Saved data entries:

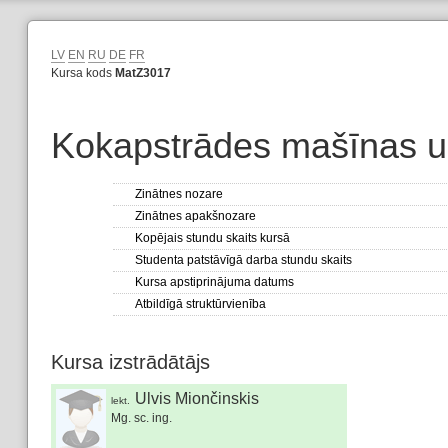
LV
EN
RU
DE
FR
Kursa kods
MatZ3017
Kokapstrādes mašīnas un
Zinātnes nozare
Zinātnes apakšnozare
Kopējais stundu skaits kursā
Studenta patstāvīgā darba stundu skaits
Kursa apstiprinājuma datums
Atbildīgā struktūrvienība
Kursa izstrādātājs
Ulvis Miončinskis
lekt.
Mg. sc. ing.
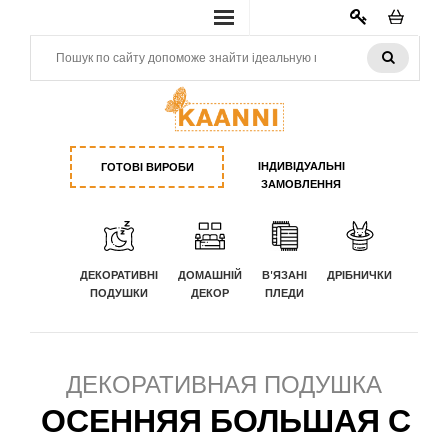
КАБИНЕТ
ІНДИВІДУАЛЬНІ
ГОТОВІ ВИРОБИ
ЗАМОВЛЕННЯ
ДЕКОРАТИВНІ
ДОМАШНІЙ
В'ЯЗАНІ
ДРІБНИЧКИ
ПОДУШКИ
ДЕКОР
ПЛЕДИ
ДЕКОРАТИВНАЯ ПОДУШКА
ОСЕННЯЯ БОЛЬШАЯ С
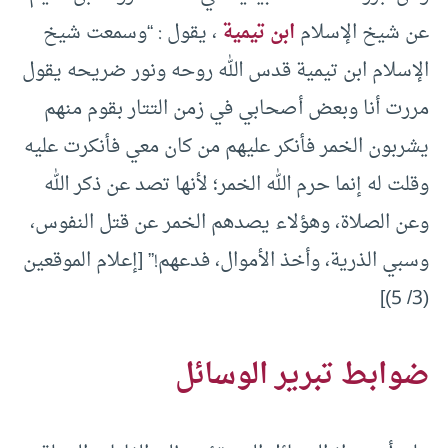
عن شيخ الإسلام
ابن تيمية
، يقول : “وسمعت شيخ
الإسلام ابن تيمية قدس الله روحه ونور ضريحه يقول
مررت أنا وبعض أصحابي في زمن التتار بقوم منهم
يشربون الخمر فأنكر عليهم من كان معي فأنكرت عليه
وقلت له إنما حرم الله الخمر؛ لأنها تصد عن ذكر الله
وعن الصلاة، وهؤلاء يصدهم الخمر عن قتل النفوس،
وسبي الذرية، وأخذ الأموال، فدعهم!” [إعلام الموقعين
(3/ 5)]
ضوابط تبرير الوسائل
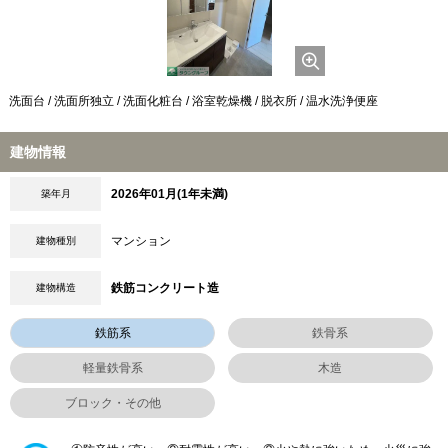
洗面台 / 洗面所独立 / 洗面化粧台 / 浴室乾燥機 / 脱衣所 / 温水洗浄便座
建物情報
2026年01月(1年未満)
築年月
マンション
建物種別
鉄筋コンクリート造
建物構造
鉄筋系
鉄骨系
軽量鉄骨系
木造
ブロック・その他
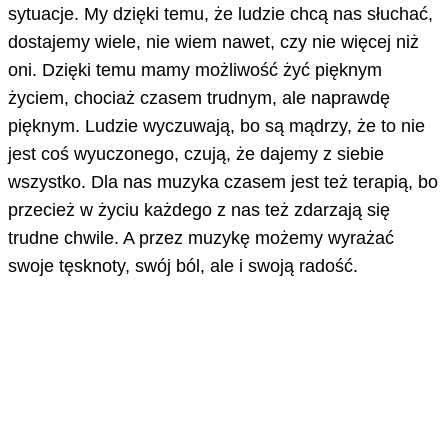
sytuacje. My dzięki temu, że ludzie chcą nas słuchać,
dostajemy wiele, nie wiem nawet, czy nie więcej niż
oni. Dzięki temu mamy możliwość żyć pięknym
życiem, chociaż czasem trudnym, ale naprawdę
pięknym. Ludzie wyczuwają, bo są mądrzy, że to nie
jest coś wyuczonego, czują, że dajemy z siebie
wszystko. Dla nas muzyka czasem jest też terapią, bo
przecież w życiu każdego z nas też zdarzają się
trudne chwile. A przez muzykę możemy wyrażać
swoje tęsknoty, swój ból, ale i swoją radość.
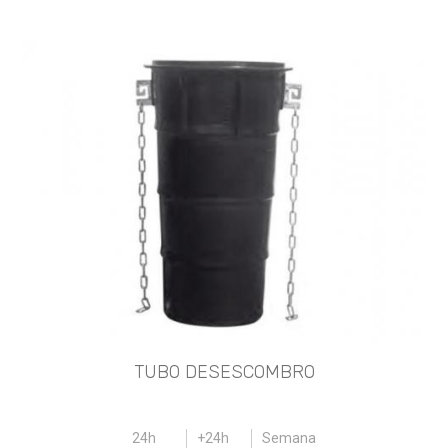
TUBO DESESCOMBRO
24h
+24h
Semana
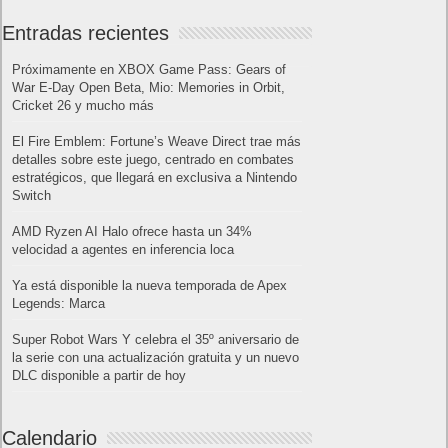
Entradas recientes
Próximamente en XBOX Game Pass: Gears of
War E-Day Open Beta, Mio: Memories in Orbit,
Cricket 26 y mucho más
El Fire Emblem: Fortune’s Weave Direct trae más
detalles sobre este juego, centrado en combates
estratégicos, que llegará en exclusiva a Nintendo
Switch
AMD Ryzen AI Halo ofrece hasta un 34%
velocidad a agentes en inferencia loca
Ya está disponible la nueva temporada de Apex
Legends: Marca
Super Robot Wars Y celebra el 35º aniversario de
la serie con una actualización gratuita y un nuevo
DLC disponible a partir de hoy
Calendario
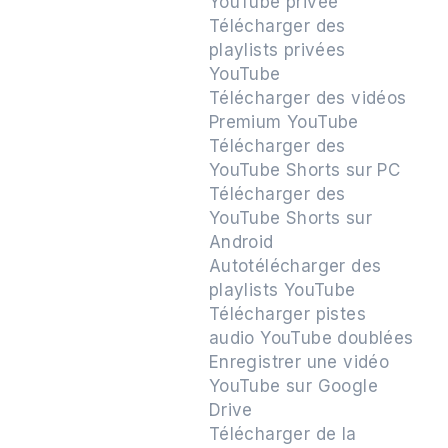
YouTube privée
Télécharger des
playlists privées
YouTube
Télécharger des vidéos
Premium YouTube
Télécharger des
YouTube Shorts sur PC
Télécharger des
YouTube Shorts sur
Android
Autotélécharger des
playlists YouTube
Télécharger pistes
audio YouTube doublées
Enregistrer une vidéo
YouTube sur Google
Drive
Télécharger de la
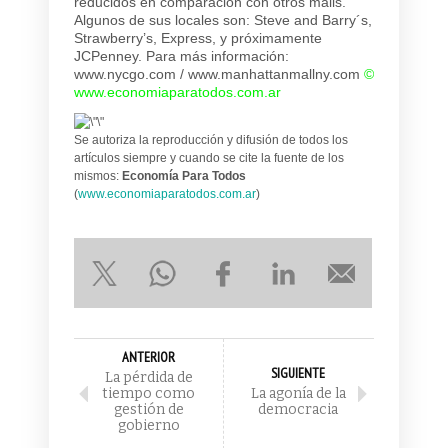
reducidos en comparación con otros malls.
Algunos de sus locales son: Steve and Barry´s,
Strawberry’s, Express, y próximamente
JCPenney. Para más información:
www.nycgo.com / www.manhattanmallny.com
©
www.economiaparatodos.com.ar
Se autoriza la reproducción y difusión de todos los
artículos siempre y cuando se cite la fuente de los
mismos:
Economía Para Todos
(
www.economiaparatodos.com.ar
)
ANTERIOR
SIGUIENTE
La pérdida de
tiempo como
La agonía de la
gestión de
democracia
gobierno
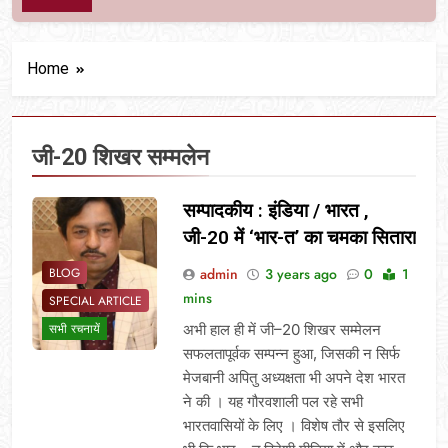
Home
जी-20 शिखर सम्मलेन
सम्पादकीय : इंडिया / भारत ,
जी-20 में ‘भार-त’ का चमका सितारा
admin
3 years ago
0
1
BLOG
mins
SPECIAL ARTICLE
अभी हाल ही में जी–20 शिखर सम्मेलन
सभी रचनायें
सफलतापूर्वक सम्पन्न हुआ, जिसकी न सिर्फ
मेजबानी अपितु अध्यक्षता भी अपने देश भारत
ने की । यह गौरवशाली पल रहे सभी
भारतवासियों के लिए । विशेष तौर से इसलिए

» **Assigned task**: Only the lines above that include the word "Zinātnes" belong in the answer; copy each one.

» **Task response**:
Zinātnes nozare
Zinātnes apakšnozare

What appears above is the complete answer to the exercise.